Wie bereits das ebenfalls sehr empfehlenswerte Sachbuch „Federation – The First 150 Years“ stellt auch der Comic „Khan“ nun die Kriege als weltumspannende Konflikte dar. Also klar abgegrenzt zu den realen Ereignissen des 20. Jahrhunderts. Ausgehend von der Machtergreifung der genetisch verbesserten „Augments“ in den verschiedenen Teilen der Welt – in deren Rahmen Noonien Singh zu Khan wird – erzählt der Comic aus der Sicht von Khan den Konflikt und wie sich Khan konform der Aussagen in der TOS-Folge „Der schlafende Tiger“ dabei verhalten hat; wie die Augments niedergeschlagen wurden (ganz entgegen des typischen Hollywood-Klischees 😉 ) und er an Bord der Botany Bay mit seinen Gefolgsleuten von der Erde fliehen musste.

Einige Informationen aus „Federation – The First 150 Years“ wurden auch von Comic-Autor Mike Johnson direkt übernommen, wie z.B. die Namen der regional herrschenden Augments oder dass Atomwaffen großflächig zum Einsatz kamen. (Hier muss ich ein wenig kritisieren, dass die Zerstörung in Nordamerika etwas zu groß erscheint, wenn man bedenkt, dass wir durch Zeitreisen in „Voyager“ und „Enterprise“ Los Angeles von 1996 und Detroit von 2004 kennen. Allerdings relativiert der Text im Comic am Beispiel San Franciscos auch, dass es von der Zerstörung unberührte Flecken in Nordamerika gab.)

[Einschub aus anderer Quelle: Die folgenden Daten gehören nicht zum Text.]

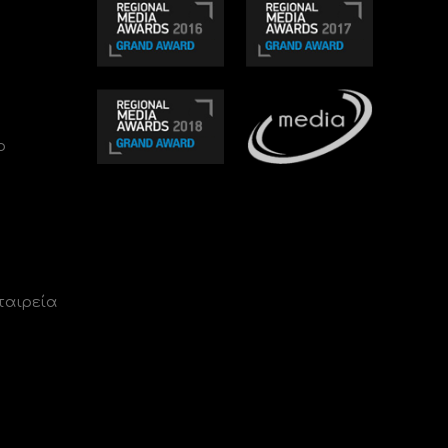
ο
ταιρεία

Während sich die ersten drei Teile des Comics also mit jenem Teil von Khans Geschichte befassen, die sowohl im Star Trek-Prime-Universum als auch im neuen Universum gleich stattgefunden haben, erzählen dann die Kapitel 4 und 5, wie Khan im 23. Jahrhundert von Admiral Alexander Marcus und der Geheimorganisation Sektion 31 nach der Zerstörung Vulkans gefunden und wiedererweckt wurde. Hierbei ist es sehr lobenswert, dass man die Geschichte, die man in ihren Grundzügen aus „Star Trek Into Darkness“ kennt, noch weiter ausgebaut hat und ihr einen interessanten Twist gibt. Also selbst wer den Film und die darin erzählte Geschichte von Khan und der Crew der Botany Bay kennt, wird sich noch überraschen lassen können. Insofern ist der Comic eine sehr gelungene Ergänzung zum Kinofilm. Im Gegensatz zu einigen Kritikern aber ganz sicher nicht essentiell notwendig um den Film zu verstehen oder angebliche „Plot Holes“ zu stopfen. (Für alle, die sich die Veränderung von Khans Aussehen bzw. Ethnizität nicht erklären können: Der Gedanke, dass im 23. Jahrhundert mit der Erschaffung einer falschen Identität auch eine Veränderung des Äußeren einhergeht, sollte doch leicht nachvollziehbar sein.)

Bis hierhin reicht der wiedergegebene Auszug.